A common approach to studying high-dimensional systems with emergent low-dimensional behavior is based on lift-evolve-restrict maps (called equation-free methods): First, a user-defined lifting operator maps a set of low-dimensional coordinates into the high-dimensional phase space, then the high-dimensional (microscopic) evolution is applied for some time, and finally a user-defined restriction operator maps down into a low-dimensional space again.

We prove convergence of equation-free methods for finite time scale separation with respect to a method parameter, the so-called healing time. Our convergence result justifies equation-free methods as a tool for performing high-level tasks such as bifurcation analysis on high-dimensional systems.

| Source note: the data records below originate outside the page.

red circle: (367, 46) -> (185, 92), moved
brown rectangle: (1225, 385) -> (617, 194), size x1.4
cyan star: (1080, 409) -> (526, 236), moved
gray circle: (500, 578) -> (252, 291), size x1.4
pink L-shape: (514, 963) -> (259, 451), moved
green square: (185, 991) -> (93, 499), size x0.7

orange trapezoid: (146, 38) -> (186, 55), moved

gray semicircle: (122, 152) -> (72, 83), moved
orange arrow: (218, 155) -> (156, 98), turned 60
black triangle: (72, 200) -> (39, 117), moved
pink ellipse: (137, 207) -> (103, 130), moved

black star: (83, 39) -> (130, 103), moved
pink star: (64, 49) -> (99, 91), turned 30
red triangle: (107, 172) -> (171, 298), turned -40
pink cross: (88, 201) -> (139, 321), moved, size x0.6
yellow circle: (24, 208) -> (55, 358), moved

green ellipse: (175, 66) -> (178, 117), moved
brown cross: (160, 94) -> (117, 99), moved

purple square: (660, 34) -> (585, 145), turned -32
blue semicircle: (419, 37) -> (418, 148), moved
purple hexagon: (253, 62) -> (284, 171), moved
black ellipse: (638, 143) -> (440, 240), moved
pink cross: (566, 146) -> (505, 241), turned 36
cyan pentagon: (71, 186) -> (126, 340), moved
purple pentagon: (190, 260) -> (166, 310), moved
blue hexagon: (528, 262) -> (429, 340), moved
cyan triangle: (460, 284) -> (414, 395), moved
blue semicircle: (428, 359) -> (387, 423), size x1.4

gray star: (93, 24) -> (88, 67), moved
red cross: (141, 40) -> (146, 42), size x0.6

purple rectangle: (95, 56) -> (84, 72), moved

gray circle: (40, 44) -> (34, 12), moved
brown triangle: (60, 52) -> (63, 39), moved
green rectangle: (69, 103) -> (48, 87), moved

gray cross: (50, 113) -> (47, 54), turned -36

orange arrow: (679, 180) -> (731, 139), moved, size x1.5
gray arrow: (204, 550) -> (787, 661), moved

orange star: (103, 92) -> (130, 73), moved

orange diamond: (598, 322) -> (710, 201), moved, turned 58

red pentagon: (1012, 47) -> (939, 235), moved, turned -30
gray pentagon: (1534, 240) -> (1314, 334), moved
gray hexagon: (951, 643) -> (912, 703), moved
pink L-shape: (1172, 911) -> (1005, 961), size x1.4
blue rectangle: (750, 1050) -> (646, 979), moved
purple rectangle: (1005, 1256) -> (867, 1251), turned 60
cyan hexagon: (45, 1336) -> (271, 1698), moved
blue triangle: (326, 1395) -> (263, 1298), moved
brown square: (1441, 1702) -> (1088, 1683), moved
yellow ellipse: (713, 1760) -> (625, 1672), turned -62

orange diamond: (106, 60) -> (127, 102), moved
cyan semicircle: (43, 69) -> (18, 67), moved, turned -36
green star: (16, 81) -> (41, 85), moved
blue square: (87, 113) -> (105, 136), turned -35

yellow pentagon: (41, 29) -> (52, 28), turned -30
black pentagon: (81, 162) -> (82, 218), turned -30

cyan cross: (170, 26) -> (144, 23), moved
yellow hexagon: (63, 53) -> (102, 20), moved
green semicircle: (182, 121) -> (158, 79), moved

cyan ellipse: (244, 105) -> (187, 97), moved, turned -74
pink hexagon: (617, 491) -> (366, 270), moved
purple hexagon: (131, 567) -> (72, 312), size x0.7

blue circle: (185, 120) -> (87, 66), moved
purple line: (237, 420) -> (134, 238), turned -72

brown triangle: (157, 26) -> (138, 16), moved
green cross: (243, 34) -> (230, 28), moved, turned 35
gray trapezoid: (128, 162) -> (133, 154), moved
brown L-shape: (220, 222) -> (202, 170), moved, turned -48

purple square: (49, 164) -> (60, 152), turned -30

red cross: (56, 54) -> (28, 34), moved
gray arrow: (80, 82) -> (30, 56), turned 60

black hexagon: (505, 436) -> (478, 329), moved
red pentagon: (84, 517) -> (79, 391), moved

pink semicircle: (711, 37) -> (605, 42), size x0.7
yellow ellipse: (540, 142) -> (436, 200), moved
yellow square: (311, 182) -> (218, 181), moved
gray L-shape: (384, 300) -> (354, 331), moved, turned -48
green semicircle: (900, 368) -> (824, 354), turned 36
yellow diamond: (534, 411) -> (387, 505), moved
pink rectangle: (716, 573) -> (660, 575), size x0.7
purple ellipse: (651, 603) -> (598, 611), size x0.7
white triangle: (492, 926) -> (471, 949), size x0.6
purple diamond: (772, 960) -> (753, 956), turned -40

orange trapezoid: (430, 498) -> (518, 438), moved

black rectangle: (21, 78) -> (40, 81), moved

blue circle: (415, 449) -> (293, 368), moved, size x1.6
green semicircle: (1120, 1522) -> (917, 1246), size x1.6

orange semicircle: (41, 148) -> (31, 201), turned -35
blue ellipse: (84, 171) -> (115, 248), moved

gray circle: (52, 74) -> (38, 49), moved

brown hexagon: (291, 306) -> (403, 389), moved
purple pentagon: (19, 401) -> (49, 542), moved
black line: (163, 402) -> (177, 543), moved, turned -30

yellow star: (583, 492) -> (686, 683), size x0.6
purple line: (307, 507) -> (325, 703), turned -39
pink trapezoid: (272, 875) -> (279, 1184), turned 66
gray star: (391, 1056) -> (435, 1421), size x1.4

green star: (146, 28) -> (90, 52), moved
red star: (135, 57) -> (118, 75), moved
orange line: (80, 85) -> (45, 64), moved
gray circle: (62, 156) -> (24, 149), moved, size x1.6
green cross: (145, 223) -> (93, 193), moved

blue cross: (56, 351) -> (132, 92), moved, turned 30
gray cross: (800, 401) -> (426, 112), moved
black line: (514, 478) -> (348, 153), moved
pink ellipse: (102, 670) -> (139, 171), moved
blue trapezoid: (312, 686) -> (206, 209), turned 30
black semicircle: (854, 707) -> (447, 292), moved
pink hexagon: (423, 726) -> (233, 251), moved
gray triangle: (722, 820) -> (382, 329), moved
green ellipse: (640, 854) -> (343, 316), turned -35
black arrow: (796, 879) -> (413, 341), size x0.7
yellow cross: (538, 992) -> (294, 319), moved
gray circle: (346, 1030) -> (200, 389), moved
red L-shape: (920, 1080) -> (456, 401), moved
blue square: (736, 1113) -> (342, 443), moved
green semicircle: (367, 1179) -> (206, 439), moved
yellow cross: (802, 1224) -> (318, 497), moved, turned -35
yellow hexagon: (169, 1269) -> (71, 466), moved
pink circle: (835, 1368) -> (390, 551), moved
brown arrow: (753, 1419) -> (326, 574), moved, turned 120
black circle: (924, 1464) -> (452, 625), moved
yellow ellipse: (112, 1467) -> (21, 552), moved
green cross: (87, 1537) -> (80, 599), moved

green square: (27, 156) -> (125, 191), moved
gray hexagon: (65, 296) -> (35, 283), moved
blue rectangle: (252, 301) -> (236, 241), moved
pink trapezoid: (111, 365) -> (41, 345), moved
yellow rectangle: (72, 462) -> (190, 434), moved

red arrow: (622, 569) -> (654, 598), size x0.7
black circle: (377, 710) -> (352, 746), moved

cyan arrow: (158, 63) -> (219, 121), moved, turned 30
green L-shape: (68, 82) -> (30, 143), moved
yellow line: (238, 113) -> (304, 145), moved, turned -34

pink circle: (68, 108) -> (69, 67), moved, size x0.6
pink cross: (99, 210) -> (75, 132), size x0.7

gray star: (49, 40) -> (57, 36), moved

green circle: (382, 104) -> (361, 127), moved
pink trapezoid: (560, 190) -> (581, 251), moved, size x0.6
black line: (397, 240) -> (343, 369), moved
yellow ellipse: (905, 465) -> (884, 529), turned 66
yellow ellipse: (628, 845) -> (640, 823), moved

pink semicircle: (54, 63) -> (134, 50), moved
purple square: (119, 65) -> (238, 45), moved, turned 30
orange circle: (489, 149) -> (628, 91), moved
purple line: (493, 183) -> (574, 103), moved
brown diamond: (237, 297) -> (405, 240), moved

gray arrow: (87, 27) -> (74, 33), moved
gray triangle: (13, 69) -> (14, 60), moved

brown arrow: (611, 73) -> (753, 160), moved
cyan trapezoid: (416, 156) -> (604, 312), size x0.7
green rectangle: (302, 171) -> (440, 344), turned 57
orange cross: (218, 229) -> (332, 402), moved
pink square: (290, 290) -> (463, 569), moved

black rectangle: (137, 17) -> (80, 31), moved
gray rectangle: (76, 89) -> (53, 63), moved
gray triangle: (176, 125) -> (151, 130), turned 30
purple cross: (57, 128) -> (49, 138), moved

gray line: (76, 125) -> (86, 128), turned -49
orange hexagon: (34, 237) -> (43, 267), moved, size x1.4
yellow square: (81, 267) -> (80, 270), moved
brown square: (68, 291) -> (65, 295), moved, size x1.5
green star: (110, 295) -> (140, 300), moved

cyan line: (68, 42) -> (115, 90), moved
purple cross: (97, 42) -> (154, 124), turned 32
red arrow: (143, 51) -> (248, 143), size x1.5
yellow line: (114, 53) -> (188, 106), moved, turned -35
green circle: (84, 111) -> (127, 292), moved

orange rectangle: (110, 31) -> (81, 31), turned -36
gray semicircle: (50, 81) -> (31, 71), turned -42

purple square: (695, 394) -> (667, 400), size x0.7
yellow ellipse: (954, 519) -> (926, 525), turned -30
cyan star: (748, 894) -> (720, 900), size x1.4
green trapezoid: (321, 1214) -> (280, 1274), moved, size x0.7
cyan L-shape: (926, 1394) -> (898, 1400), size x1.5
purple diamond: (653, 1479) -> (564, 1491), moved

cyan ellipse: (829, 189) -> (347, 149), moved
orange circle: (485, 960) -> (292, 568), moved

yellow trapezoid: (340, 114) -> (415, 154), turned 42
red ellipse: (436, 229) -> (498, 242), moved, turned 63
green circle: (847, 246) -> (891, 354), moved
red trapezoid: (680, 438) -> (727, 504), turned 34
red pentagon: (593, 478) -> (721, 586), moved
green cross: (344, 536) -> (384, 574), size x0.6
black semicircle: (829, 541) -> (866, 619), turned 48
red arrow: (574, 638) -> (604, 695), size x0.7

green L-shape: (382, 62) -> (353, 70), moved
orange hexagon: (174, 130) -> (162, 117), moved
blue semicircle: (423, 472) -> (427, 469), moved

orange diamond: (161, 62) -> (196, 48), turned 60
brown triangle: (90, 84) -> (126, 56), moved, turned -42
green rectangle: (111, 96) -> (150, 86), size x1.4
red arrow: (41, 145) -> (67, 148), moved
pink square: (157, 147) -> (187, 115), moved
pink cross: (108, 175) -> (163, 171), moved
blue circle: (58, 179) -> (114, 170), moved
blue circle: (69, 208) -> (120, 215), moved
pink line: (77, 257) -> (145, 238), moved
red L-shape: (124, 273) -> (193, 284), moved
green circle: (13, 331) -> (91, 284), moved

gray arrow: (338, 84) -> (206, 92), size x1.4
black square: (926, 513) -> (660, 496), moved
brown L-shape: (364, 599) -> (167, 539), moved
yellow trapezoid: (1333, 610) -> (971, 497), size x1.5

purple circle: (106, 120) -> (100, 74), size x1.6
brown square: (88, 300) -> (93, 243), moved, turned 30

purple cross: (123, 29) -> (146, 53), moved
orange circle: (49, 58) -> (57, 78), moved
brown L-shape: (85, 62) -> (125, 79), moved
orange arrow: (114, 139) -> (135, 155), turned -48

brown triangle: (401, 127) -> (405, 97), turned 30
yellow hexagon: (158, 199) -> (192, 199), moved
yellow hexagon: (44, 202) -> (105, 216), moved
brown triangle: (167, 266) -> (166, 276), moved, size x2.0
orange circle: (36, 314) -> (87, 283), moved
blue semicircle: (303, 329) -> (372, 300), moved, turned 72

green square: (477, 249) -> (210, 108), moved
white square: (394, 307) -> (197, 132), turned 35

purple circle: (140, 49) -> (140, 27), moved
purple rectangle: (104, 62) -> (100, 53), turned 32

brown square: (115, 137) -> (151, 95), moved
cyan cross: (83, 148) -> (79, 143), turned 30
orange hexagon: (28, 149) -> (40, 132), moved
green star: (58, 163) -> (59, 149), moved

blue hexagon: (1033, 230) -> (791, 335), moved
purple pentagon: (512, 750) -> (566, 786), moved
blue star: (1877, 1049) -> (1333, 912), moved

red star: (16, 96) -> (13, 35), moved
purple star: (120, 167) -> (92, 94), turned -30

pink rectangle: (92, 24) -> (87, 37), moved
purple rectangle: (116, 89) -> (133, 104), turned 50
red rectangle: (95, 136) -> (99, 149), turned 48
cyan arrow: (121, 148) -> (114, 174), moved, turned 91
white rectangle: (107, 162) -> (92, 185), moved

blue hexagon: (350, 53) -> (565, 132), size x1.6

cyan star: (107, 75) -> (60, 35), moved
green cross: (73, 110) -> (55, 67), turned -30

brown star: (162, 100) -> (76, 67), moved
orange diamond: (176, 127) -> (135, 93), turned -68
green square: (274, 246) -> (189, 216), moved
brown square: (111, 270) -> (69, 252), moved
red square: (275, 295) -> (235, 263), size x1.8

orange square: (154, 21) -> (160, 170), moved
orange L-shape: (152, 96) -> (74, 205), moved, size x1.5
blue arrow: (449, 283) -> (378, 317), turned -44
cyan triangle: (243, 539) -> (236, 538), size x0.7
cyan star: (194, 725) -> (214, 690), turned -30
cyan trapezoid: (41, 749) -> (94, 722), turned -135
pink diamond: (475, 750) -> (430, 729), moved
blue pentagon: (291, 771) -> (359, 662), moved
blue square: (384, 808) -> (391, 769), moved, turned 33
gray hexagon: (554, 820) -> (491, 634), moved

More precisely, if the high-dimensional system has an attracting invariant manifold with smaller expansion and attraction rates in the tangential direction than in the transversal direction (normal hyperbolicity), and restriction and lifting satisfy some generic transversality conditions, then an implicit formulation of the lift-evolve-restrict procedure generates an approximate map that converges to the flow on the invariant manifold for healing time going to infinity.

In contrast to all previous results, our result does not require the time scale separation to be large. A demonstration with Michaelis-Menten kinetics shows that the error estimates of our theorem are sharp. The ability to achieve convergence even for finite time scale separation is especially important for applications involving stochastic systems, where the evolution occurs at the level of distributions, governed by the Fokker-Planck equation.

In these applications the spectral gap is typically finite. We investigate a low-dimensional stochastic differential equation where the ratio between the decay rates of fast and slow variables is 2.